— What you need to do —
Of the entries below, restate word for word only the section that runs from the line with "ΦΩΤΟΓΡΑΦΊΕΣ" to the line with "オーナメントをデザイン！ 静岡市内の小学生が挑戦します", counting both ends.

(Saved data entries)
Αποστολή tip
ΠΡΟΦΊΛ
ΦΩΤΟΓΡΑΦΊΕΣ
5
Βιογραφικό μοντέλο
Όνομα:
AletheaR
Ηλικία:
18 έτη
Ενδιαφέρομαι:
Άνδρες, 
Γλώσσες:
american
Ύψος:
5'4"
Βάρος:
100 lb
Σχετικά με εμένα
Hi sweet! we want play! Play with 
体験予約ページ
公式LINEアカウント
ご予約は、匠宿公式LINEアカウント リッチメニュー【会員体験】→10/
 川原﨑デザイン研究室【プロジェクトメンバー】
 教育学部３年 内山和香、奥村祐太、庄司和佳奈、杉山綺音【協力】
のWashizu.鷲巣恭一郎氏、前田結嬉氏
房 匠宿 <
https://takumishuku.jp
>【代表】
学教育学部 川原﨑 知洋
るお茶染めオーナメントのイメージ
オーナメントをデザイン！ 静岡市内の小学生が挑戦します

...

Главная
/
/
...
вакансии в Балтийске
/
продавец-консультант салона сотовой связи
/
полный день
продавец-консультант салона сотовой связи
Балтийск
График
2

---

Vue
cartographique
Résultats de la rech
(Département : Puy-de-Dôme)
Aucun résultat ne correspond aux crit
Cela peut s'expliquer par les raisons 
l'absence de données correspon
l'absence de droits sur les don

— Written answer —
ΦΩΤΟΓΡΑΦΊΕΣ
5
Βιογραφικό μοντέλο
Όνομα:
AletheaR
Ηλικία:
18 έτη
Ενδιαφέρομαι:
Άνδρες, 
Γλώσσες:
american
Ύψος:
5'4"
Βάρος:
100 lb
Σχετικά με εμένα
Hi sweet! we want play! Play with 
体験予約ページ
公式LINEアカウント
ご予約は、匠宿公式LINEアカウント リッチメニュー【会員体験】→10/
 川原﨑デザイン研究室【プロジェクトメンバー】
 教育学部３年 内山和香、奥村祐太、庄司和佳奈、杉山綺音【協力】
のWashizu.鷲巣恭一郎氏、前田結嬉氏
房 匠宿 <
https://takumishuku.jp
>【代表】
学教育学部 川原﨑 知洋
るお茶染めオーナメントのイメージ
オーナメントをデザイン！ 静岡市内の小学生が挑戦します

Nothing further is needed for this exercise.